TRY IT
Hunt through the lines below for the string "Saudi" and copy each one that has it.
.....
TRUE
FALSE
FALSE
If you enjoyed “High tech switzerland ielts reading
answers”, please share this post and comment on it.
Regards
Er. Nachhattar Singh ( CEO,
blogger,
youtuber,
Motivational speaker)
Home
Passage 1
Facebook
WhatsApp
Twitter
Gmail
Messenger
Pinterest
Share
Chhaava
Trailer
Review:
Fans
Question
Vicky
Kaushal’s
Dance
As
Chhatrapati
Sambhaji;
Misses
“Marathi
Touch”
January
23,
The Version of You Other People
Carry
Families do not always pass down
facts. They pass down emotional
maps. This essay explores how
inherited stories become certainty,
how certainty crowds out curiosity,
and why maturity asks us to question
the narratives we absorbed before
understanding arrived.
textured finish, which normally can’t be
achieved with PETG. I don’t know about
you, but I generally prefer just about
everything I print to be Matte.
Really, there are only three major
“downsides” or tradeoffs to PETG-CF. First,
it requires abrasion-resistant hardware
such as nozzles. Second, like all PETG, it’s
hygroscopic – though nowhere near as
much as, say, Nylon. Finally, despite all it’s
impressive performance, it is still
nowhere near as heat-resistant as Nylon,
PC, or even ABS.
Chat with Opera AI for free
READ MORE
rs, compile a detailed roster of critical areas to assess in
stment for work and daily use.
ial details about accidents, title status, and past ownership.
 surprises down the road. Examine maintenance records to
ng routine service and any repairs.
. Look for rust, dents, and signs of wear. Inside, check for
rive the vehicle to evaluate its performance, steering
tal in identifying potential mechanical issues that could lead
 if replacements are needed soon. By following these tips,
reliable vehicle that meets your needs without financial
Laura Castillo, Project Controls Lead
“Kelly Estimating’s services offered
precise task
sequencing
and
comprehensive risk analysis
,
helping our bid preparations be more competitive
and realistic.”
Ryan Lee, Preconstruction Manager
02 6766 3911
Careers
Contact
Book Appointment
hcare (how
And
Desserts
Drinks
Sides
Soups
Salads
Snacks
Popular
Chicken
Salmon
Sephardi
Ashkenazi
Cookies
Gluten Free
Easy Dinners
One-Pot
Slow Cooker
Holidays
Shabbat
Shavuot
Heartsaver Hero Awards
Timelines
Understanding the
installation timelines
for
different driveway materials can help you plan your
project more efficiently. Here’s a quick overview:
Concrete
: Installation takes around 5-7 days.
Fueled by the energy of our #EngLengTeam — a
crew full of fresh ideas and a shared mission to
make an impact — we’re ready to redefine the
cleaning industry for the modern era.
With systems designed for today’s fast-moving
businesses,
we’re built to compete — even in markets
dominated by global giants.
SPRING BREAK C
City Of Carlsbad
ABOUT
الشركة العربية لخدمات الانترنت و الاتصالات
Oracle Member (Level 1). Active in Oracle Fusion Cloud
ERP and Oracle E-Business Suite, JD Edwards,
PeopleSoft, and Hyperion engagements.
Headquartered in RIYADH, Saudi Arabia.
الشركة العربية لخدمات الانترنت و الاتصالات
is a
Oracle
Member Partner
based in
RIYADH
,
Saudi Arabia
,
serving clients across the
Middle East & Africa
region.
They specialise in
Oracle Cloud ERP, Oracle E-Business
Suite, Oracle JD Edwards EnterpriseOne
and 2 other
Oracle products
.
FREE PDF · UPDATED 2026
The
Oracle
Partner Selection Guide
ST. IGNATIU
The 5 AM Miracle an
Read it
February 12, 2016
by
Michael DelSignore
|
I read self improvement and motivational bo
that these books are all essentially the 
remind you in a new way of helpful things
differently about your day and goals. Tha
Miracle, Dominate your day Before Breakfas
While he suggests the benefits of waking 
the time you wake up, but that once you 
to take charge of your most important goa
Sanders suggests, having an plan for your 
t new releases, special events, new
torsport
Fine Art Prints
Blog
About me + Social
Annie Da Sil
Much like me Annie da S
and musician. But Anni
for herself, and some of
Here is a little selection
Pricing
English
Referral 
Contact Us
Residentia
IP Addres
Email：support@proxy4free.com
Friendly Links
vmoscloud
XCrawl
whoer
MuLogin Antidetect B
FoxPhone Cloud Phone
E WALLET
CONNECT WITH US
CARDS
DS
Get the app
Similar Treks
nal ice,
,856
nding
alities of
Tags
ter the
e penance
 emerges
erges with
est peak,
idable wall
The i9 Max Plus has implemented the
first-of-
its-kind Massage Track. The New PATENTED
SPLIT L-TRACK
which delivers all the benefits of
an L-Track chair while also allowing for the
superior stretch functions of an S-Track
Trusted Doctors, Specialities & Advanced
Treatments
.....
EXPECTED OUTPUT
Headquartered in RIYADH, Saudi Arabia.
Saudi Arabia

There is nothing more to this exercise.